Grandma Anne's Hamantaschen
2 cups flour
½ cup sugar
½ teaspoon salt
2 teaspoons baking powder
2 eggs, beaten
1 stick butter, cut into small pieces
Put all dry ingredients in a food processor and pulse to combine. Add butter. Pulse until dough resembles corn meal. Add eggs and pulse until dough comes together. Turn dough out onto floured work surface and knead until it forms a ball. Wrap in plastic wrap and let chill 20 minutes.
2 cups dried apricots
1 cup water
1/4 cup orange juice
1 tablespoon lemon juice
pinch of salt
Put all ingredients in a saucepan and cook apricots until very soft, about 30 minutes. Mash with potato masher. You can sub the apricots for pitted prunes, dried cherries, or any other dried fruit you want.
When dough is ready to use, roll out with rolling pin (you may need to add flour until it's easy to roll out). Cut out circles (use a water glass) and fill, then fold into triangles.
Bake on cookie sheet at 375 degrees for 20-25 minutes.
Debbie is a local Los Angeles treasure, well known for her delicious baked goods and especially her hamantaschen, which she makes and sells about 500 of each year. Here is her story.

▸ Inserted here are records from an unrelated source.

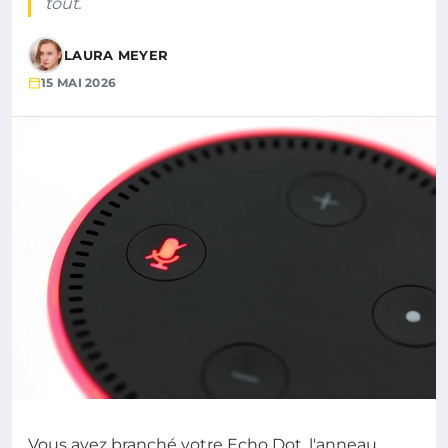
tout.
LAURA MEYER
15 MAI 2026
Vous avez branché votre Echo Dot, l'anneau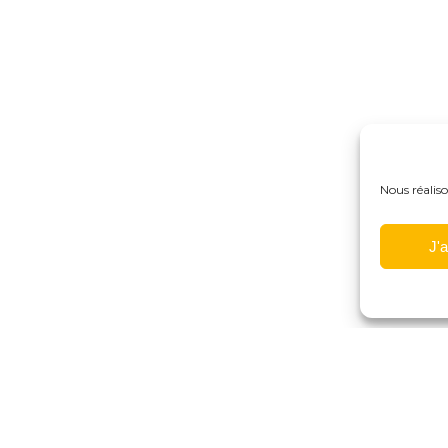
Nous réaliso
J'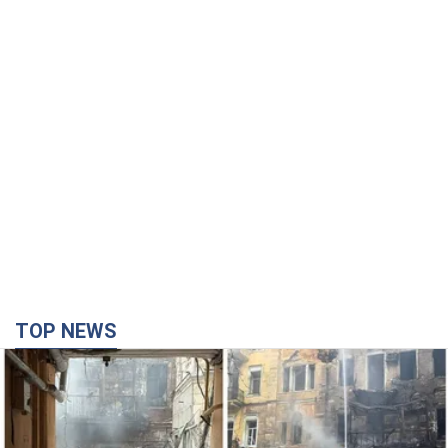
TOP NEWS
Российская армия совершила массированную
атаку на Одессу: горела историческая часть
города, есть пострадавшие. Фото и видео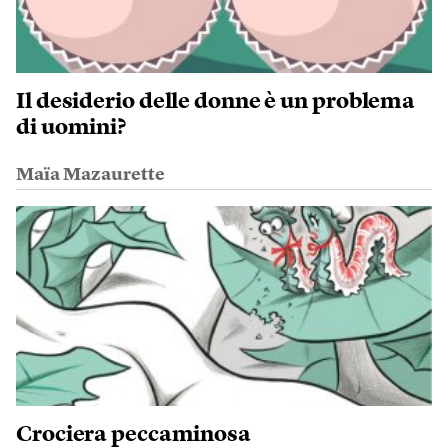
Il desiderio delle donne è un problema
di uomini?
Maïa Mazaurette
Crociera peccaminosa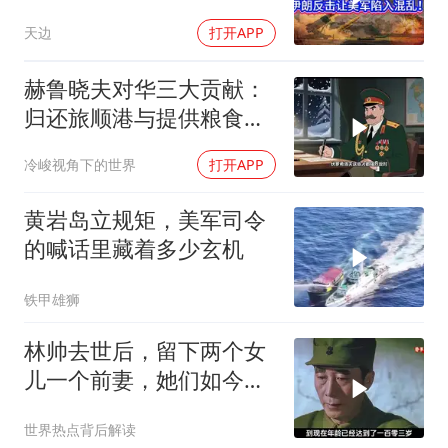
天边
打开APP
赫鲁晓夫对华三大贡献：
归还旅顺港与提供粮食援
助
冷峻视角下的世界
打开APP
黄岩岛立规矩，美军司令
的喊话里藏着多少玄机
铁甲雄狮
林帅去世后，留下两个女
儿一个前妻，她们如今过
的怎么样？
世界热点背后解读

My family hails from Rhodes by way of the Belgian Congo (now the Democratic Republic of the Congo). When my mother came to America in 1958, she met her husband, a Jew from Alabama, and the family settled in Atlanta and then Los Angeles. My mom cooked us the Sephardi dishes of her heritage – I think she wanted to feel closer to her family who was so far away. I'm so glad she fed us these memories, and those dishes are my comfort food to this day. My sister and I have made sure to learn how to make all the recipes. It seems like not too many people can make that food anymore, so we are doing our part to keep it going. So, I didn't grow up with conventional American Jewish food like kugel, gefilte fish or even hamantaschen! But my husband, Steve, is Ashkenazi, from Portland, Oregon. Both of his grandmothers were wonderful cooks, and we have integrated Steve's Ashkenazi comfort food into our Jewish holiday meals. Alongside the Sephardic burekas and keftes we have the Ashkenazi cherry-wine Jello and Shabbat chicken. The hamantaschen recipe shared here is from Steve's Grandmother Anne Pearlman. No one in the family knows its origins. They think she made it up, which wouldn't surprise me a bit. I started making the hamantaschen about 15 years ago when my kids were young. They really are the best - soft and buttery cookie with delicious fillings. Enjoy!